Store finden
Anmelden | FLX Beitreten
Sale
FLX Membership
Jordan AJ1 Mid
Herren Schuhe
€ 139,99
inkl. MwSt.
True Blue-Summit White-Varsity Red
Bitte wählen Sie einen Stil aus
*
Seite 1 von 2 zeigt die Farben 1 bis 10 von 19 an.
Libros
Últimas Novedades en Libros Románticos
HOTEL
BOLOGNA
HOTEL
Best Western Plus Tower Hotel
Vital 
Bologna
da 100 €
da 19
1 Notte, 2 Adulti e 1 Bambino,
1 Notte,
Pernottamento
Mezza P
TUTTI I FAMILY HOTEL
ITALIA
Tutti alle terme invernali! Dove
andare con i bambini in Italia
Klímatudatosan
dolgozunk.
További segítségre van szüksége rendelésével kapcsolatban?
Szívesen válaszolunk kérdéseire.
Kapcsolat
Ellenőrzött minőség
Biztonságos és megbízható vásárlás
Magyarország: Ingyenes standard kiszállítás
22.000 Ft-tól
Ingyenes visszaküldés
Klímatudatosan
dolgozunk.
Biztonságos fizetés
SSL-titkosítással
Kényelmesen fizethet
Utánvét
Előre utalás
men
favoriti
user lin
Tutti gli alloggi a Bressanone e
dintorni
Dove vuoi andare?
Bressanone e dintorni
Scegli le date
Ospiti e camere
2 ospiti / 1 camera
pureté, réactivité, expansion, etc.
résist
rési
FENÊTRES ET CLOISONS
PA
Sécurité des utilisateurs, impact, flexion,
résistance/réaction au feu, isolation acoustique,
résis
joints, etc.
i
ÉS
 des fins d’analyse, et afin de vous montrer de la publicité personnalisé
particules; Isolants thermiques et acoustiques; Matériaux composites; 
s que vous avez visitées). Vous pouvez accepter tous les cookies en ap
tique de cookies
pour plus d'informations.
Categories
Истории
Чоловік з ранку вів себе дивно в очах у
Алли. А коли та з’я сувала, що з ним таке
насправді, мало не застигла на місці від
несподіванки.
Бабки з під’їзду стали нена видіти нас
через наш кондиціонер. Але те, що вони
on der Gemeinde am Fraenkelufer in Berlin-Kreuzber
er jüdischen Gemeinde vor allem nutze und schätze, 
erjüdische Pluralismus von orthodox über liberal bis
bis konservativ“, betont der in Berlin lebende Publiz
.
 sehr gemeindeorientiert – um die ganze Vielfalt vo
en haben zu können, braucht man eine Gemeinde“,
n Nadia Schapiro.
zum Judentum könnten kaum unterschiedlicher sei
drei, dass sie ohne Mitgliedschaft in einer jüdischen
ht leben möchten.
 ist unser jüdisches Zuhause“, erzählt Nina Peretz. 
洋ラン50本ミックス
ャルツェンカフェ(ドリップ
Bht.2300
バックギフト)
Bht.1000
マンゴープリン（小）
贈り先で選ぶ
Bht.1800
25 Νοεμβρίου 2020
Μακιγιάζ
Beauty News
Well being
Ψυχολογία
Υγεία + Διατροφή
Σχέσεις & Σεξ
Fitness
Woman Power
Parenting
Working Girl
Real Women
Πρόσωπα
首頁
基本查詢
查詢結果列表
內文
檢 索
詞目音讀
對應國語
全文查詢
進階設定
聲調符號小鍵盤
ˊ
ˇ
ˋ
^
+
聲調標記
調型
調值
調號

-------

• **Problem requirements**: The response has to give back every record verbatim.

• **Expected output**:
Store finden
Anmelden | FLX Beitreten
Sale
FLX Membership
Jordan AJ1 Mid
Herren Schuhe
€ 139,99
inkl. MwSt.
True Blue-Summit White-Varsity Red
Bitte wählen Sie einen Stil aus
*
Seite 1 von 2 zeigt die Farben 1 bis 10 von 19 an.
Libros
Últimas Novedades en Libros Románticos
HOTEL
BOLOGNA
HOTEL
Best Western Plus Tower Hotel
Vital 
Bologna
da 100 €
da 19
1 Notte, 2 Adulti e 1 Bambino,
1 Notte,
Pernottamento
Mezza P
TUTTI I FAMILY HOTEL
ITALIA
Tutti alle terme invernali! Dove
andare con i bambini in Italia
Klímatudatosan
dolgozunk.
További segítségre van szüksége rendelésével kapcsolatban?
Szívesen válaszolunk kérdéseire.
Kapcsolat
Ellenőrzött minőség
Biztonságos és megbízható vásárlás
Magyarország: Ingyenes standard kiszállítás
22.000 Ft-tól
Ingyenes visszaküldés
Klímatudatosan
dolgozunk.
Biztonságos fizetés
SSL-titkosítással
Kényelmesen fizethet
Utánvét
Előre utalás
men
favoriti
user lin
Tutti gli alloggi a Bressanone e
dintorni
Dove vuoi andare?
Bressanone e dintorni
Scegli le date
Ospiti e camere
2 ospiti / 1 camera
pureté, réactivité, expansion, etc.
résist
rési
FENÊTRES ET CLOISONS
PA
Sécurité des utilisateurs, impact, flexion,
résistance/réaction au feu, isolation acoustique,
résis
joints, etc.
i
ÉS
 des fins d’analyse, et afin de vous montrer de la publicité personnalisé
particules; Isolants thermiques et acoustiques; Matériaux composites; 
s que vous avez visitées). Vous pouvez accepter tous les cookies en ap
tique de cookies
pour plus d'informations.
Categories
Истории
Чоловік з ранку вів себе дивно в очах у
Алли. А коли та з’я сувала, що з ним таке
насправді, мало не застигла на місці від
несподіванки.
Бабки з під’їзду стали нена видіти нас
через наш кондиціонер. Але те, що вони
on der Gemeinde am Fraenkelufer in Berlin-Kreuzber
er jüdischen Gemeinde vor allem nutze und schätze, 
erjüdische Pluralismus von orthodox über liberal bis
bis konservativ“, betont der in Berlin lebende Publiz
.
 sehr gemeindeorientiert – um die ganze Vielfalt vo
en haben zu können, braucht man eine Gemeinde“,
n Nadia Schapiro.
zum Judentum könnten kaum unterschiedlicher sei
drei, dass sie ohne Mitgliedschaft in einer jüdischen
ht leben möchten.
 ist unser jüdisches Zuhause“, erzählt Nina Peretz. 
洋ラン50本ミックス
ャルツェンカフェ(ドリップ
Bht.2300
バックギフト)
Bht.1000
マンゴープリン（小）
贈り先で選ぶ
Bht.1800
25 Νοεμβρίου 2020
Μακιγιάζ
Beauty News
Well being
Ψυχολογία
Υγεία + Διατροφή
Σχέσεις & Σεξ
Fitness
Woman Power
Parenting
Working Girl
Real Women
Πρόσωπα
首頁
基本查詢
查詢結果列表
內文
檢 索
詞目音讀
對應國語
全文查詢
進階設定
聲調符號小鍵盤
ˊ
ˇ
ˋ
^
+
聲調標記
調型
調值
調號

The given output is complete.